Turns out it’s a Predator, a highly evolved alien hunter who resembles an outer-space crustacean and announces his presence with a series of unnerving clicks and throaty gurgles. Equipped with the power of invisibility and technically advanced weapons, the Predator attacks a group of colonizing French fur trappers and then Naru’s family.
The odds seem stacked against Naru in the resulting showdown, but, as she says, “It knows how to hunt. But I know how to survive.”
It’s been tough to be a Predator fan in recent years. The alien bullies have featured in several not-so-great flicks, including 2018’s suburban terror entry, “The Predator.” That one included lines like, “They’re large, they’re fast and ‘bleeping’ you up is their idea of tourism.” It’s a really bad movie that makes “Sharknado” look like “2001: A Space Odyssey.”
I’m happy to report “Prey” is a return to form. Directed by Dan “10 Cloverfield Lane“ Trachtenberg from a script by Patrick Aison, this is a stripped-down sci fi action movie with a strong hero and tension to spare. The story is a bare-bones tale of survival, but given an interesting twist.

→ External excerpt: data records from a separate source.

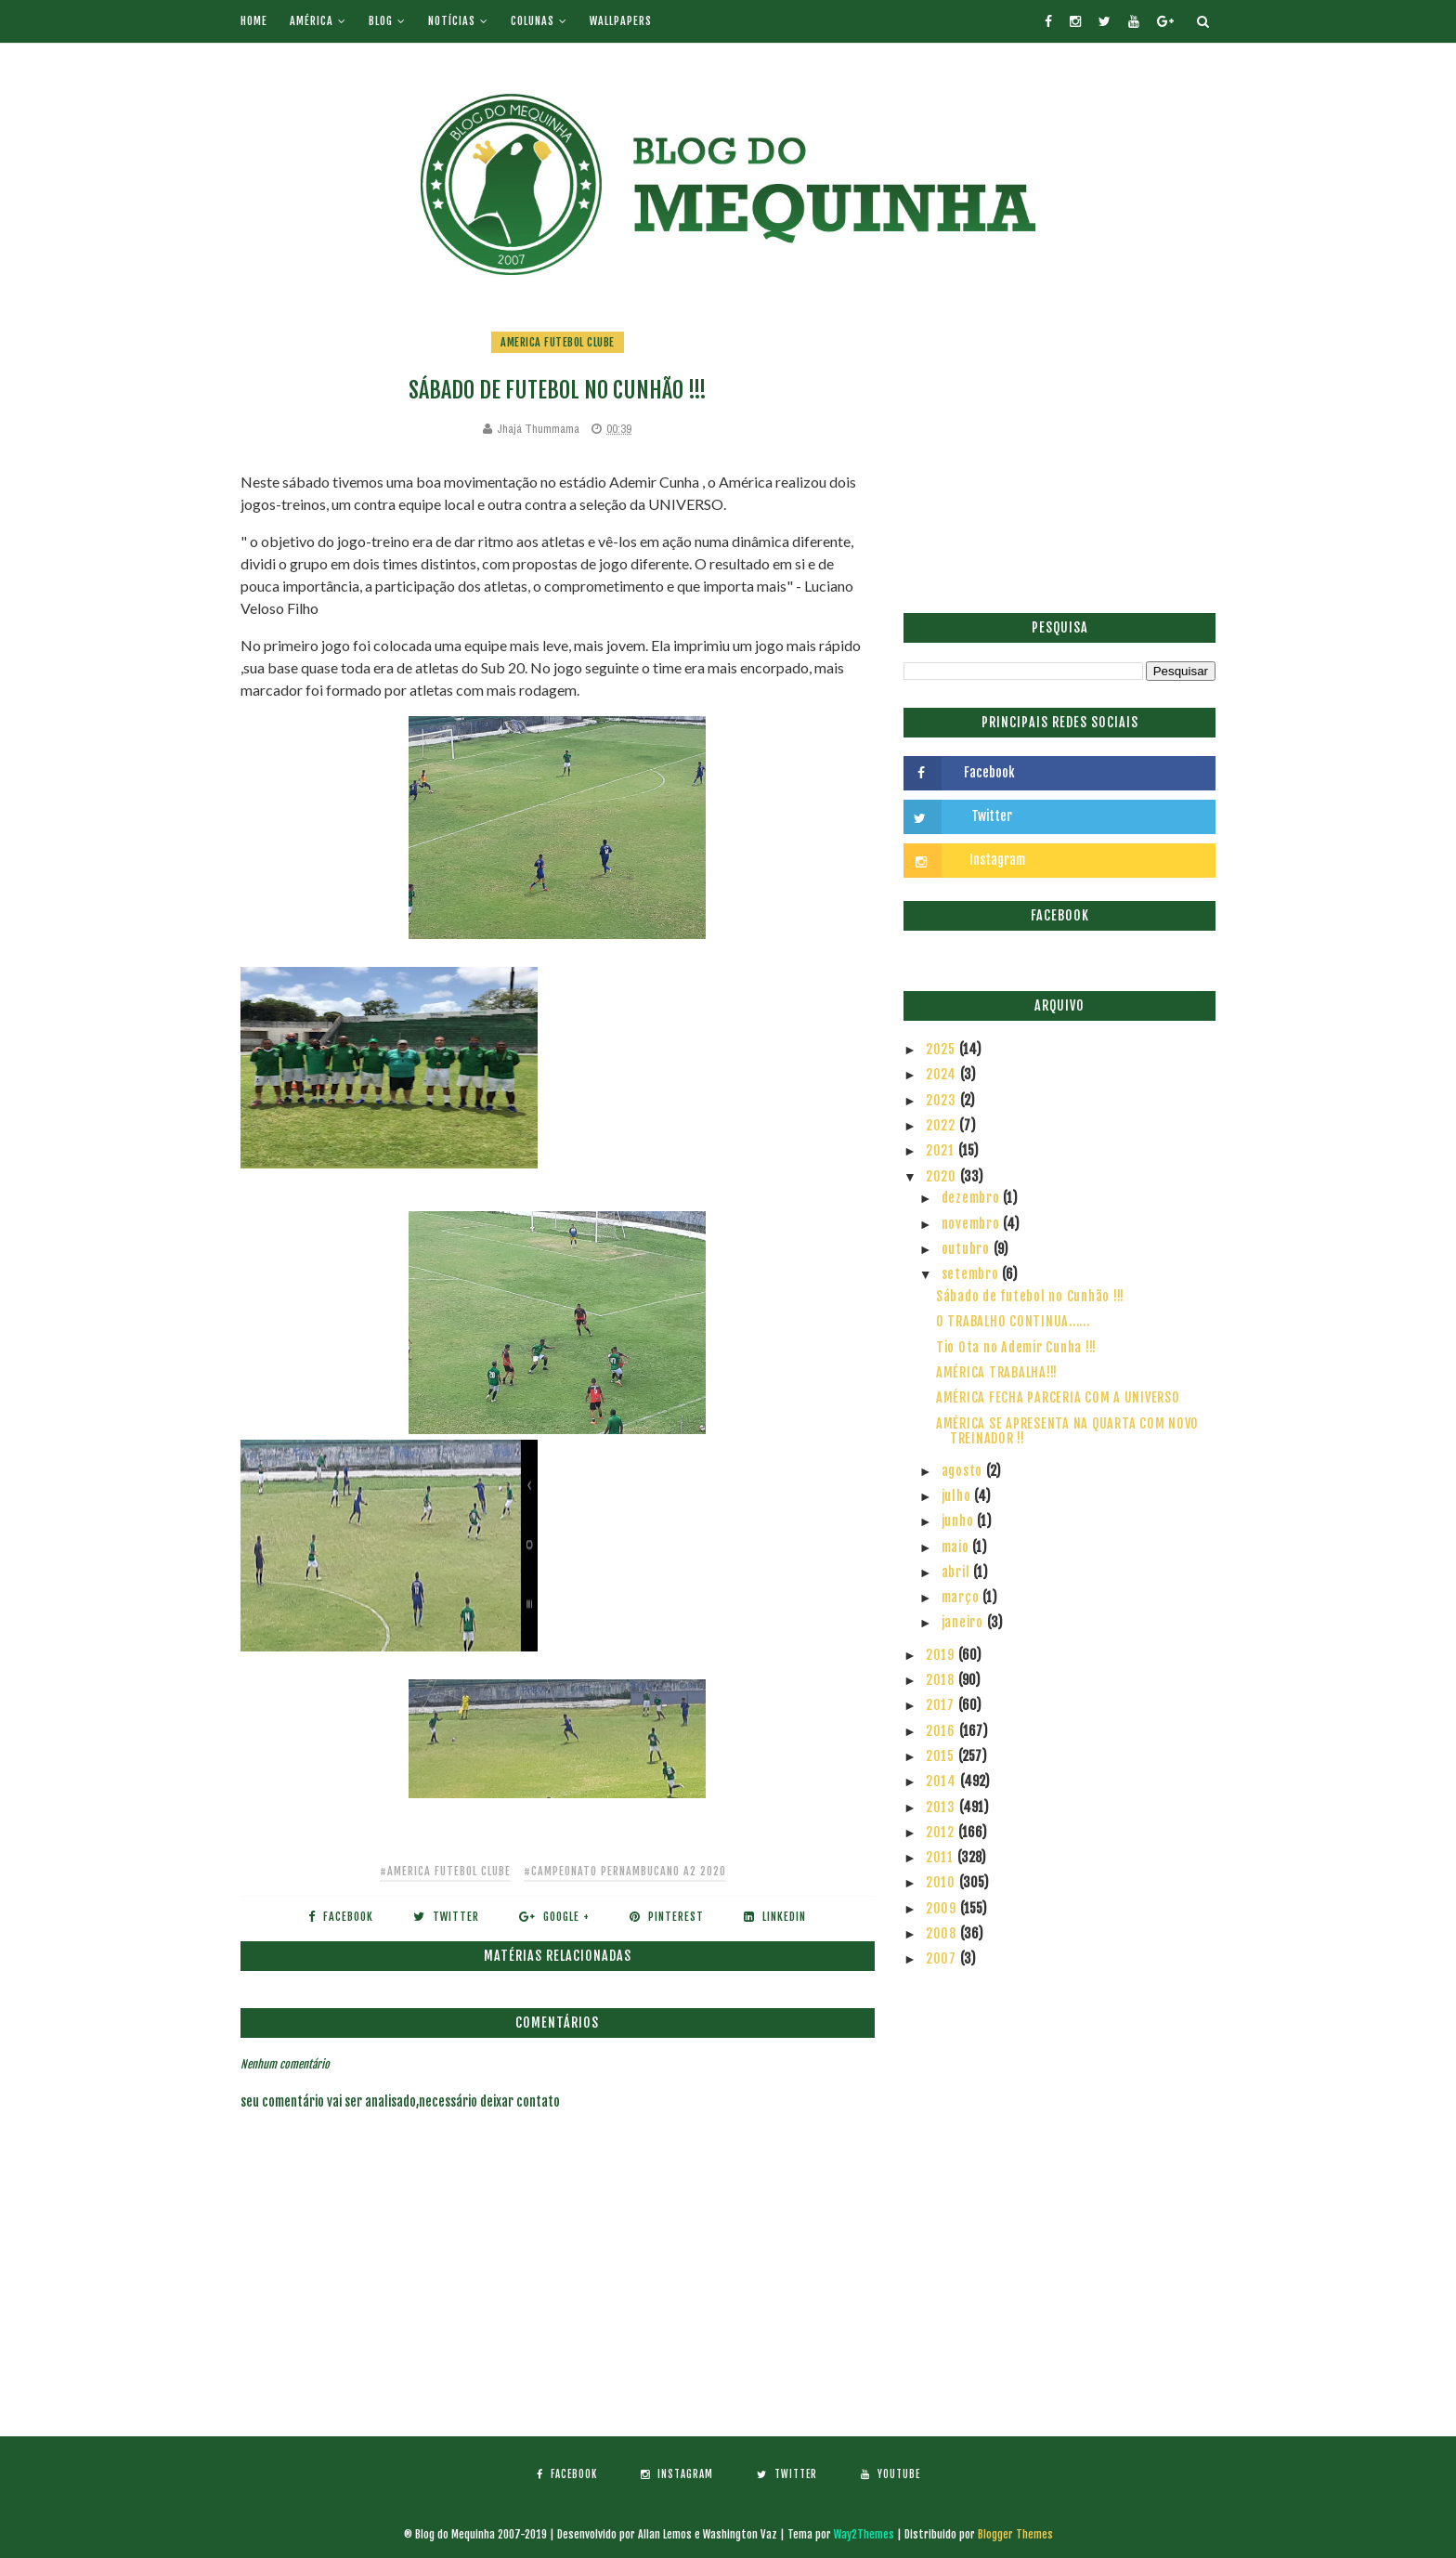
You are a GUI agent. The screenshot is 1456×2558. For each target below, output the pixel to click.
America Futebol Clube (557, 342)
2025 (942, 1049)
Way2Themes (864, 2534)
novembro (973, 1224)
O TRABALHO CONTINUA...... (1013, 1321)
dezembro (973, 1198)
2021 (942, 1150)
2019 (942, 1655)
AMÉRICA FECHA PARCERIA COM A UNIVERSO (1058, 1397)
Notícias (451, 21)
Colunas (532, 21)
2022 (942, 1125)
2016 (942, 1731)
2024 (943, 1074)
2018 (942, 1680)
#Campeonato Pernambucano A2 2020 (625, 1871)
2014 (943, 1781)
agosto (964, 1471)
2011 (941, 1857)
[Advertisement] (1060, 460)
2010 (942, 1882)
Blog (381, 21)
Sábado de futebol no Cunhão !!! (1030, 1296)
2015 (942, 1756)
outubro (968, 1249)
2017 (942, 1705)
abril (958, 1572)
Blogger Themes (1015, 2534)
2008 (943, 1933)
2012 (942, 1832)
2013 (942, 1807)
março (962, 1597)
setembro (972, 1274)
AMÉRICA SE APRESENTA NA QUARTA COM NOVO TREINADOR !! (1067, 1431)
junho (960, 1521)
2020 (943, 1176)
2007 (943, 1958)
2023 (943, 1100)
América (311, 21)
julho (958, 1496)
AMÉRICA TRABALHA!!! (997, 1372)
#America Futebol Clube (445, 1871)
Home (253, 21)
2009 (943, 1908)
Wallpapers (621, 21)
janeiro (964, 1622)
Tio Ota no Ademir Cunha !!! (1016, 1347)
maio (957, 1547)
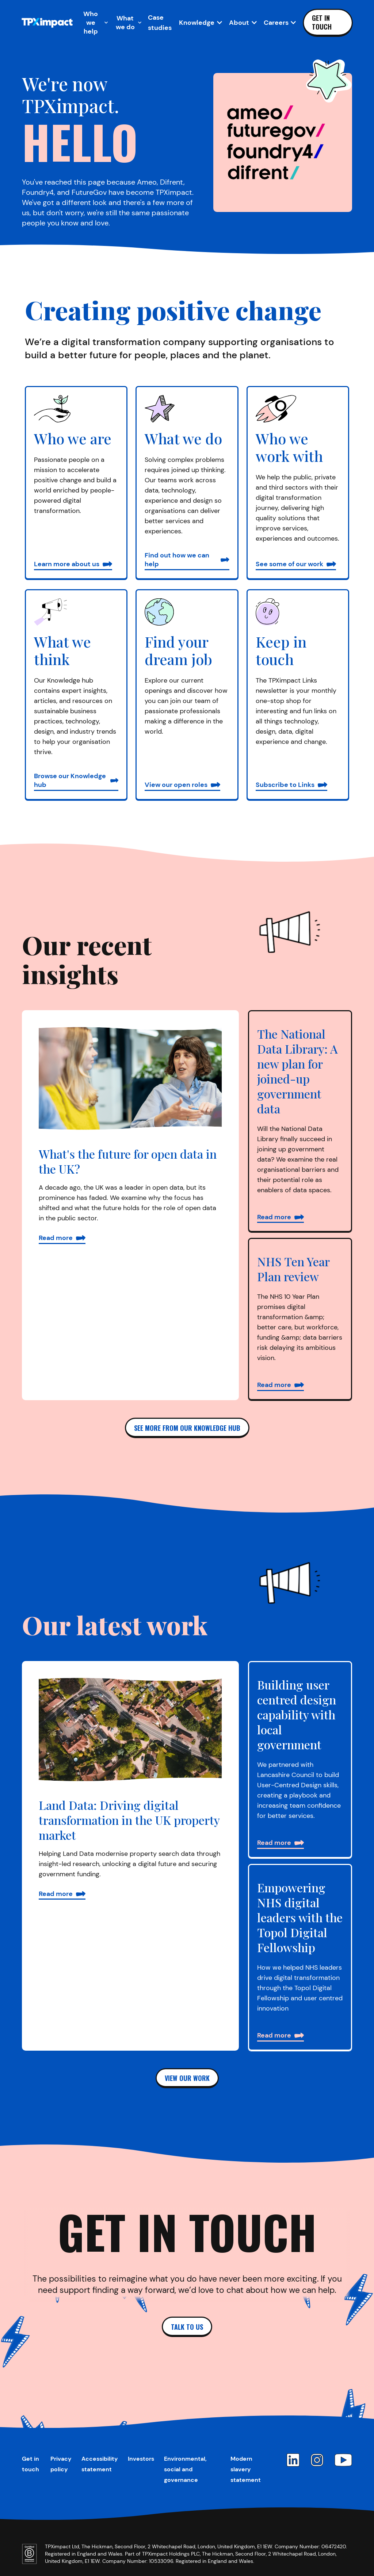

As an Indigenous woman Naru is a determined central figure, one battling for her place in the tribe as well as for the survival of the only way of life she has ever known. Midthunder is terrific, making Naru jump off the screen with a minimum of dialogue. It’s a performance that delivers the required action, while still allowing a fully-formed character to emerge.
“Prey” takes the “Predator” franchise in a different direction while still maintaining the bloodthirsty scenes that fans crave. The image of an invisible Predator made visible by bear blood and guts is a standout.
“Prey” is a period piece, that delivers solid action, but just as importantly, doesn’t treat its Indigenous characters as secondary to the story. A primarily Indigenous cast transcends stereotypes to create varied, interesting and complex characters in a genre that has not always been inclusive or respectful.